Has working on Linux Distros has gotten more rewarding?
Published by marco on
I saw in the news today that a new version of the Alpine Linux distro is available. It made me wonder whether those who work on distros like Alpine—that a few years ago would have been more rarely used—are excited at the uptake in usage for containers.
Working on open-source software has always had a bit of altruism bound up with it: if you don’t get compensated—most interpret this as remunerated—then why do it? There are a host of reasons to work on something, besides getting paid for it. Many get satisfaction simply from doing the work, and/or knowing that others are able to benefit from it.
This logic always seemed applicable for smaller software—which doesn’t require a large commitment on the part of the user to install.
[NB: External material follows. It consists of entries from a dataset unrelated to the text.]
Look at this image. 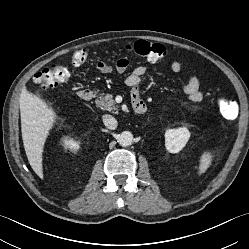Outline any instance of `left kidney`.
Listing matches in <instances>:
<instances>
[{"label":"left kidney","instance_id":"left-kidney-1","mask_svg":"<svg viewBox=\"0 0 249 249\" xmlns=\"http://www.w3.org/2000/svg\"><path fill=\"white\" fill-rule=\"evenodd\" d=\"M190 132L186 127L168 129L165 132V146L170 153H178L186 145Z\"/></svg>","mask_w":249,"mask_h":249}]
</instances>
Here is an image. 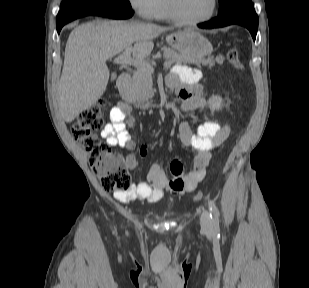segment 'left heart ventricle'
<instances>
[{"label":"left heart ventricle","mask_w":309,"mask_h":288,"mask_svg":"<svg viewBox=\"0 0 309 288\" xmlns=\"http://www.w3.org/2000/svg\"><path fill=\"white\" fill-rule=\"evenodd\" d=\"M176 12L185 19L195 20L209 14L212 0H173Z\"/></svg>","instance_id":"left-heart-ventricle-1"}]
</instances>
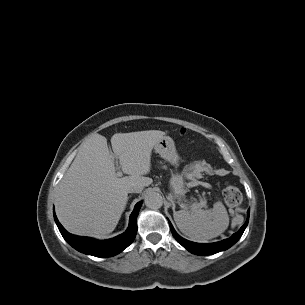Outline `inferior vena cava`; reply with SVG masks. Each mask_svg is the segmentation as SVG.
<instances>
[{
	"mask_svg": "<svg viewBox=\"0 0 305 305\" xmlns=\"http://www.w3.org/2000/svg\"><path fill=\"white\" fill-rule=\"evenodd\" d=\"M142 190H143V187L140 185H137V186L130 187L128 192L129 193H140Z\"/></svg>",
	"mask_w": 305,
	"mask_h": 305,
	"instance_id": "inferior-vena-cava-1",
	"label": "inferior vena cava"
}]
</instances>
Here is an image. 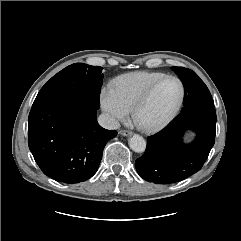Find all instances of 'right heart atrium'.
I'll use <instances>...</instances> for the list:
<instances>
[{"mask_svg":"<svg viewBox=\"0 0 241 241\" xmlns=\"http://www.w3.org/2000/svg\"><path fill=\"white\" fill-rule=\"evenodd\" d=\"M100 105L112 125H117L129 113V110L119 101L110 88H103L101 90Z\"/></svg>","mask_w":241,"mask_h":241,"instance_id":"1","label":"right heart atrium"}]
</instances>
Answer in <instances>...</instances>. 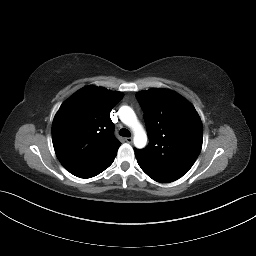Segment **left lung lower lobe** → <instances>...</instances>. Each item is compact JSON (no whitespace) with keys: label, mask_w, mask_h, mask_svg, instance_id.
<instances>
[{"label":"left lung lower lobe","mask_w":256,"mask_h":256,"mask_svg":"<svg viewBox=\"0 0 256 256\" xmlns=\"http://www.w3.org/2000/svg\"><path fill=\"white\" fill-rule=\"evenodd\" d=\"M139 166L142 168V170L149 176L151 177L153 180L160 182V183H168V182H172L175 181L174 179L171 178H166V177H162V176H158V175H154L151 174L149 172H147L142 166L141 164L138 162Z\"/></svg>","instance_id":"1"}]
</instances>
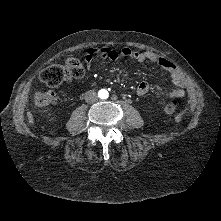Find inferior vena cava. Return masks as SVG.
<instances>
[{
    "label": "inferior vena cava",
    "instance_id": "1",
    "mask_svg": "<svg viewBox=\"0 0 221 221\" xmlns=\"http://www.w3.org/2000/svg\"><path fill=\"white\" fill-rule=\"evenodd\" d=\"M84 98L87 103H95L98 100L96 92L91 90L84 94Z\"/></svg>",
    "mask_w": 221,
    "mask_h": 221
}]
</instances>
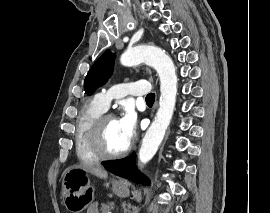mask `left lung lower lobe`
I'll return each mask as SVG.
<instances>
[{
	"mask_svg": "<svg viewBox=\"0 0 270 213\" xmlns=\"http://www.w3.org/2000/svg\"><path fill=\"white\" fill-rule=\"evenodd\" d=\"M135 154L132 153L129 157L116 160L109 165H105V168L115 175L129 178L133 182L142 183L149 185L148 179L141 176L140 173L135 169Z\"/></svg>",
	"mask_w": 270,
	"mask_h": 213,
	"instance_id": "0a47b994",
	"label": "left lung lower lobe"
}]
</instances>
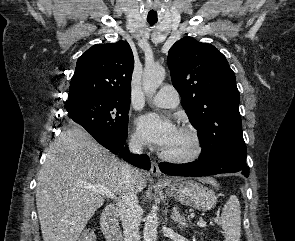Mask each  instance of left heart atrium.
<instances>
[{
	"label": "left heart atrium",
	"mask_w": 295,
	"mask_h": 241,
	"mask_svg": "<svg viewBox=\"0 0 295 241\" xmlns=\"http://www.w3.org/2000/svg\"><path fill=\"white\" fill-rule=\"evenodd\" d=\"M137 125L147 142L163 150L174 141L179 131L172 121L152 113L140 117Z\"/></svg>",
	"instance_id": "39dd6f15"
}]
</instances>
In order to get someone to use an operating system, though, a user has to make a much larger commitment.
Until recently, someone could install an open-source distro side-by-side with their “main” operating system, but they would still end up using it less. There are many of us who would have loved to use Linux on more than just on servers, but couldn’t move away from Windows entirely. VMs were helpful, but still not a good solution.
At least that used to be the case. Nowadays, we have containers instead of VMs and we’re all using Linux more than ever. In fact, I’m used to using Debian or Linux for servers, but have been using something called Alpine Linux for my Docker containers that only need to host a PostgreSql or SQL Server or build and run some .NET Core tests.
It’s nice to think that the increased prevalence of containers is increasing usage of smaller distributions, making it ever-more likely that open-source work will be rewarded by increased use.